* About this task: Exactly and only the lines from the one with "ausgesucht werden können, stellen" through the last line of the records need to be set down; please skip the pictures.

(Stored items from a collection)
⁂

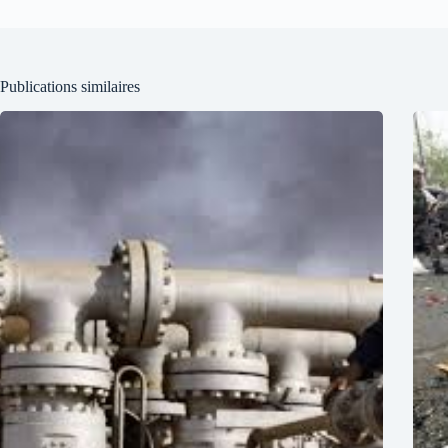
Publications similaires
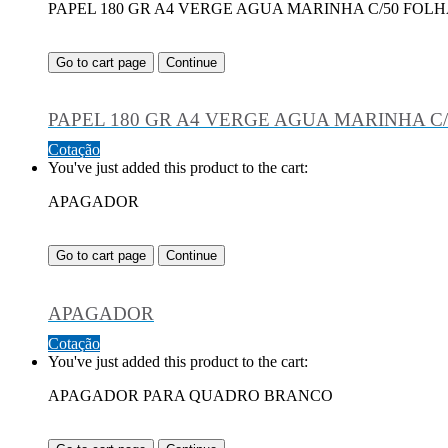
PAPEL 180 GR A4 VERGE AGUA MARINHA C/50 FOL
Go to cart page
Continue
PAPEL 180 GR A4 VERGE AGUA MARINHA C
Cotação
You've just added this product to the cart:
APAGADOR
Go to cart page
Continue
APAGADOR
Cotação
You've just added this product to the cart:
APAGADOR PARA QUADRO BRANCO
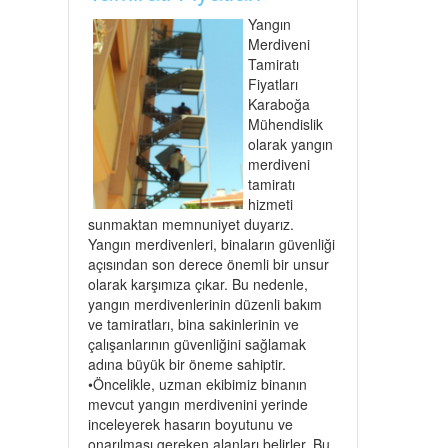
Yangın
Merdiveni
Tamiratı
Fiyatları
Karaboğa
Mühendislik
olarak yangın
merdiveni
tamiratı
hizmeti
sunmaktan memnuniyet duyarız.
Yangın merdivenleri, binaların güvenliği
açısından son derece önemli bir unsur
olarak karşımıza çıkar. Bu nedenle,
yangın merdivenlerinin düzenli bakım
ve tamiratları, bina sakinlerinin ve
çalışanlarının güvenliğini sağlamak
adına büyük bir öneme sahiptir.
•Öncelikle, uzman ekibimiz binanın
mevcut yangın merdivenini yerinde
inceleyerek hasarın boyutunu ve
onarılması gereken alanları belirler. Bu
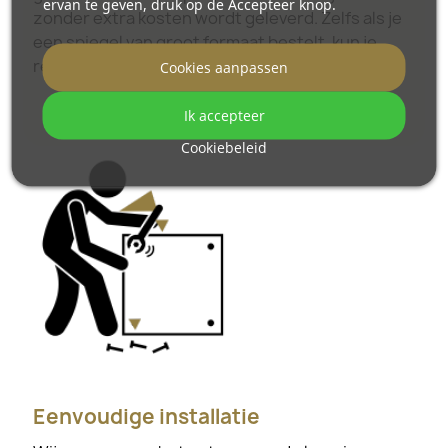
ervan te geven, druk op de Accepteer knop.
zonder extra kosten wordt geleverd. Zelfs als je
een spiegel van groot formaat bestelt, kun je
rekenen op een vlotte levering.
Cookies aanpassen
Bekijk hoe onze spiegels worden verpakt.
Ik accepteer
Cookiebeleid
Eenvoudige installatie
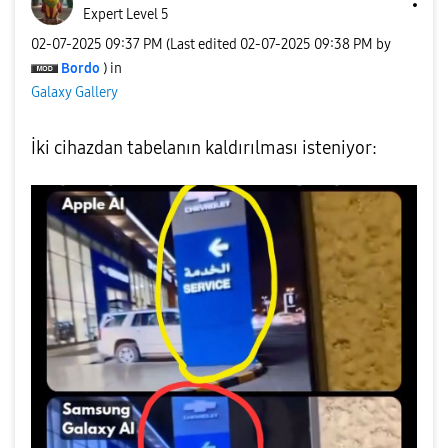
Expert Level 5
‎02-07-2025
09:37 PM
(Last edited
‎02-07-2025
09:38 PM
by
Bordo
) in
Galaxy Gallery
İki cihazdan tabelanın kaldırılması isteniyor:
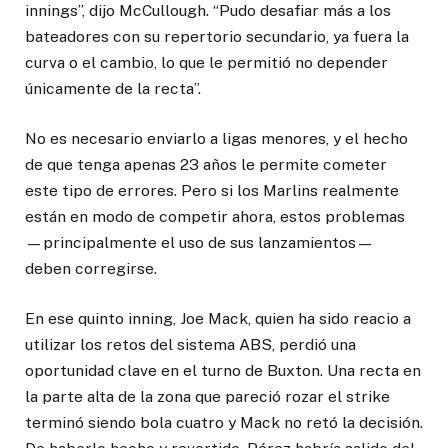
innings”, dijo McCullough. “Pudo desafiar más a los
bateadores con su repertorio secundario, ya fuera la
curva o el cambio, lo que le permitió no depender
únicamente de la recta”.
No es necesario enviarlo a ligas menores, y el hecho
de que tenga apenas 23 años le permite cometer
este tipo de errores. Pero si los Marlins realmente
están en modo de competir ahora, estos problemas
—principalmente el uso de sus lanzamientos—
deben corregirse.
En ese quinto inning, Joe Mack, quien ha sido reacio a
utilizar los retos del sistema ABS, perdió una
oportunidad clave en el turno de Buxton. Una recta en
la parte alta de la zona que pareció rozar el strike
terminó siendo bola cuatro y Mack no retó la decisión.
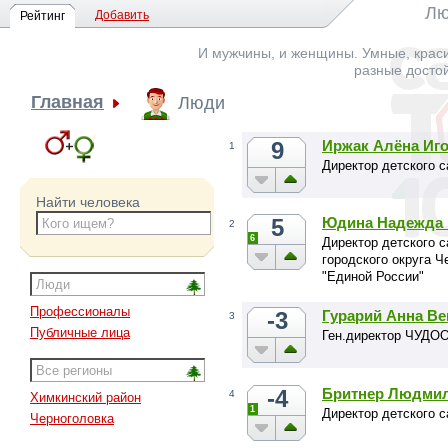
Лю
Добавить
Рейтинг
И мужчины, и женщины. Умные, краси
разные досто
Главная
Люди
9
Иржак Алёна Иг
1
Директор детского 
Найти человека
5
Юдина Надежда 
2
6
Директор детского с
городского округа Ч
"Единой России"
Профессионалы
-3
Гурарий Анна В
3
Публичные лица
Ген.директор ЧУДОО
-4
Бритнер Людми
4
Химкинский район
1
Директор детского 
Черноголовка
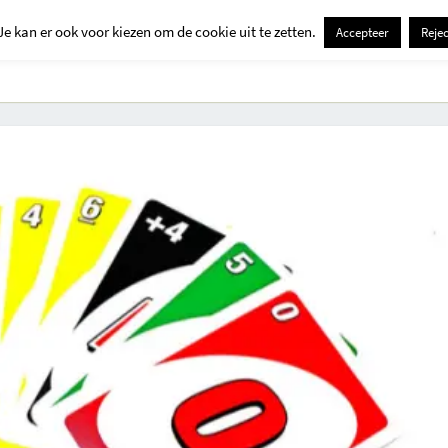
Je kan er ook voor kiezen om de cookie uit te zetten.
Accepteer
Rejec
Contact
Kids
Creatief
Erop Uit
Huis En Tuin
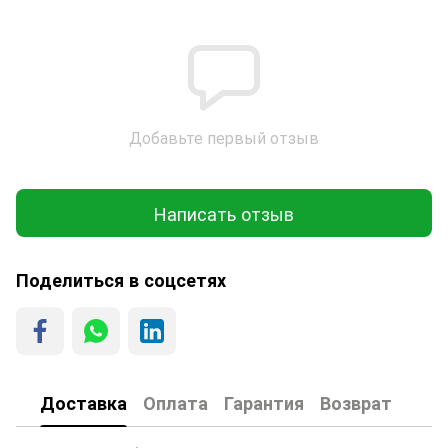
Добавьте первый отзыв
Написать отзыв
Поделиться в соцсетях
Доставка
Оплата
Гарантия
Возврат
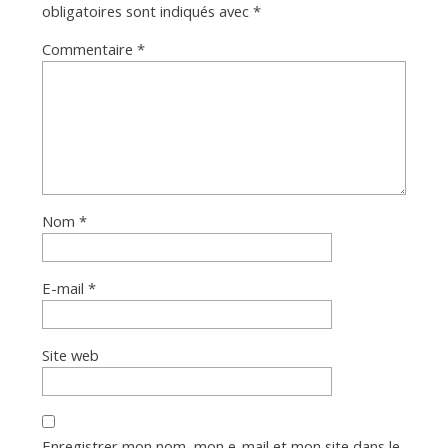
obligatoires sont indiqués avec
*
Commentaire
*
Nom
*
E-mail
*
Site web
Enregistrer mon nom, mon e-mail et mon site dans le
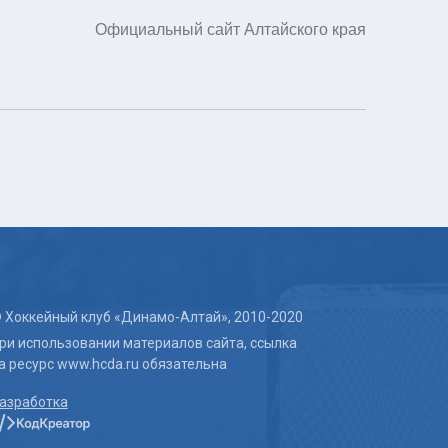
Официальный сайт Алтайского края
 Хоккейный клуб «Динамо-Алтай», 2010-2020
ри использовании материалов сайта, ссылка
а ресурс www.hcda.ru обязательна
азработка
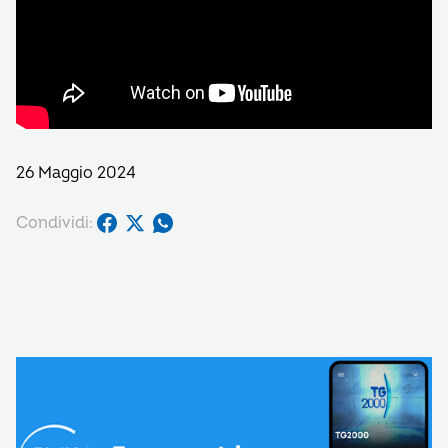
26 Maggio 2024
Condividi:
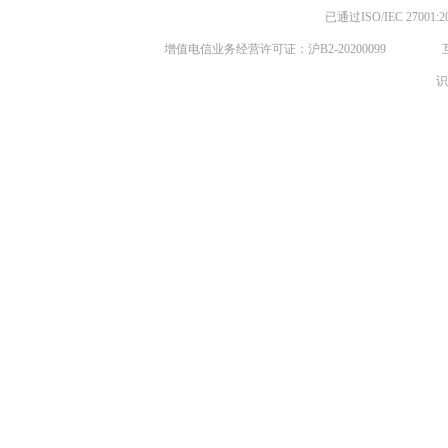
已通过ISO/IEC 270
增值电信业务经营许可证：沪B2-20200099
识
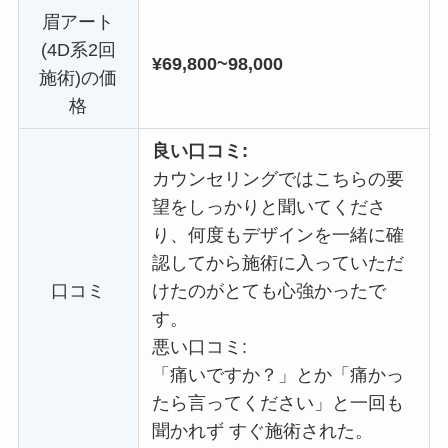
眉アート
(4D系2回
¥69,800~98,000
施術)の価
格
良い口コミ:
カウンセリングではこちらの要
望をしっかりと聞いてくださ
り、何度もデザインを一緒に確
認してから施術に入っていただ
口コミ
けたのがとても心強かったで
す。
悪い口コミ:
「痛いですか？」とか「痛かっ
たら言ってください」と一回も
聞かれず すぐ施術された。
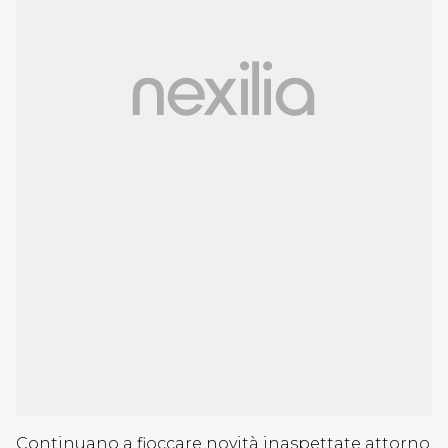
Continuano a fioccare novità inaspettate attorno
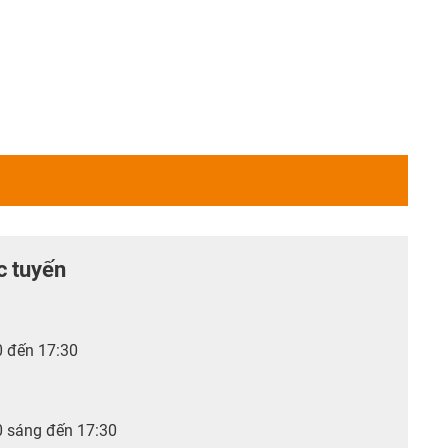
c tuyến
0 đến 17:30
0 sáng đến 17:30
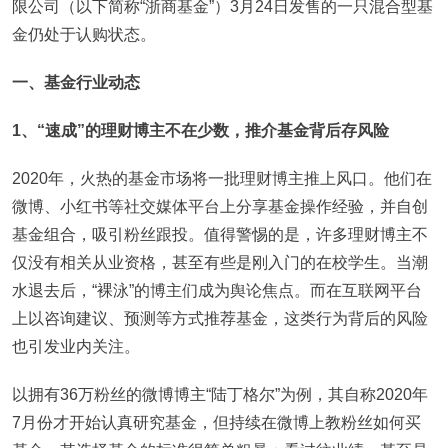
限公司（以下简称“浙商基金”）3月24日发售的一只混合型基
金仍处于认购状态。
一、基金行业动态
1
、“速成”的理财博主不在少数，推介基金背后存风险
2020年，火热的基金市场将一批理财博主推上风口。他们在
微博、小红书等社交媒体平台上分享基金操作经验，并自创
基金组合，吸引粉丝跟投。值得警惕的是，许多理财博主不
仅没有相关从业资格，甚至有些是刚入门的在校学生。当潮
水退去后，“裸泳”的博主们成为舆论焦点。而在互联网平台
上以咨询建议、预测等方式推荐基金，这类行为背后的风险
也引发业内关注。
以拥有36万粉丝的微博博主“陆丁格尔”为例，其自称2020年
7月份才开始认真研究基金，但持续在微博上教粉丝如何买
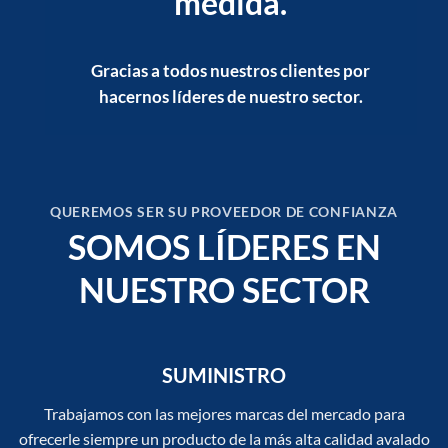
medida.
Gracias a todos nuestros clientes por
hacernos líderes de nuestro sector.
QUEREMOS SER SU PROVEEDOR DE CONFIANZA
SOMOS LÍDERES EN
NUESTRO SECTOR
SUMINISTRO
Trabajamos con las mejores marcas del mercado para
ofrecerle siempre un producto de la más alta calidad avalado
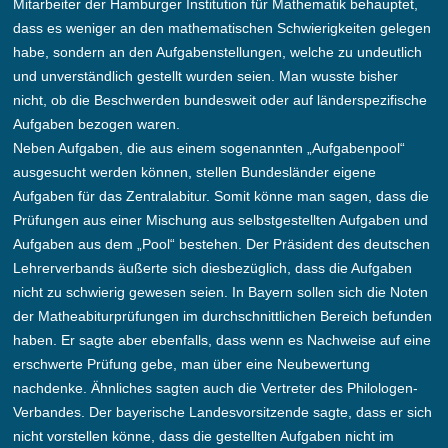
Mitarbeiter der Hamburger Institution für Mathematik behauptet,
dass es weniger an den mathematischen Schwierigkeiten gelegen
habe, sondern an den Aufgabenstellungen, welche zu undeutlich
und unverständlich gestellt wurden seien. Man wusste bisher
nicht, ob die Beschwerden bundesweit oder auf länderspezifische
Aufgaben bezogen waren.
Neben Aufgaben, die aus einem sogenannten „Aufgabenpool“
ausgesucht werden können, stellen Bundesländer eigene
Aufgaben für das Zentralabitur. Somit könne man sagen, dass die
Prüfungen aus einer Mischung aus selbstgestellten Aufgaben und
Aufgaben aus dem „Pool“ bestehen. Der Präsident des deutschen
Lehrerverbands äußerte sich diesbezüglich, dass die Aufgaben
nicht zu schwierig gewesen seien. In Bayern sollen sich die Noten
der Matheabiturprüfungen im durchschnittlichen Bereich befunden
haben. Er sagte aber ebenfalls, dass wenn es Nachweise auf eine
erschwerte Prüfung gebe, man über eine Neubewertung
nachdenke. Ähnliches sagten auch die Vertreter des Philologen-
Verbandes. Der bayerische Landesvorsitzende sagte, dass er sich
nicht vorstellen könne, dass die gestellten Aufgaben nicht im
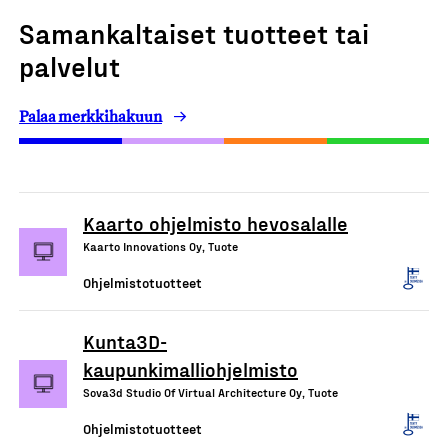
Samankaltaiset tuotteet tai
palvelut
Palaa merkkihakuun
Kaarto ohjelmisto hevosalalle
Kaarto Innovations Oy, Tuote
Ohjelmistotuotteet
Kunta3D-
kaupunkimalliohjelmisto
Sova3d Studio Of Virtual Architecture Oy, Tuote
Ohjelmistotuotteet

⁂

* Reply:
ausgesucht werden können, stellen Bundesländer eigene
Aufgaben für das Zentralabitur. Somit könne man sagen, dass die
Prüfungen aus einer Mischung aus selbstgestellten Aufgaben und
Aufgaben aus dem „Pool“ bestehen. Der Präsident des deutschen
Lehrerverbands äußerte sich diesbezüglich, dass die Aufgaben
nicht zu schwierig gewesen seien. In Bayern sollen sich die Noten
der Matheabiturprüfungen im durchschnittlichen Bereich befunden
haben. Er sagte aber ebenfalls, dass wenn es Nachweise auf eine
erschwerte Prüfung gebe, man über eine Neubewertung
nachdenke. Ähnliches sagten auch die Vertreter des Philologen-
Verbandes. Der bayerische Landesvorsitzende sagte, dass er sich
nicht vorstellen könne, dass die gestellten Aufgaben nicht im
Samankaltaiset tuotteet tai
palvelut
Palaa merkkihakuun
Kaarto ohjelmisto hevosalalle
Kaarto Innovations Oy, Tuote
Ohjelmistotuotteet
Kunta3D-
kaupunkimalliohjelmisto
Sova3d Studio Of Virtual Architecture Oy, Tuote
Ohjelmistotuotteet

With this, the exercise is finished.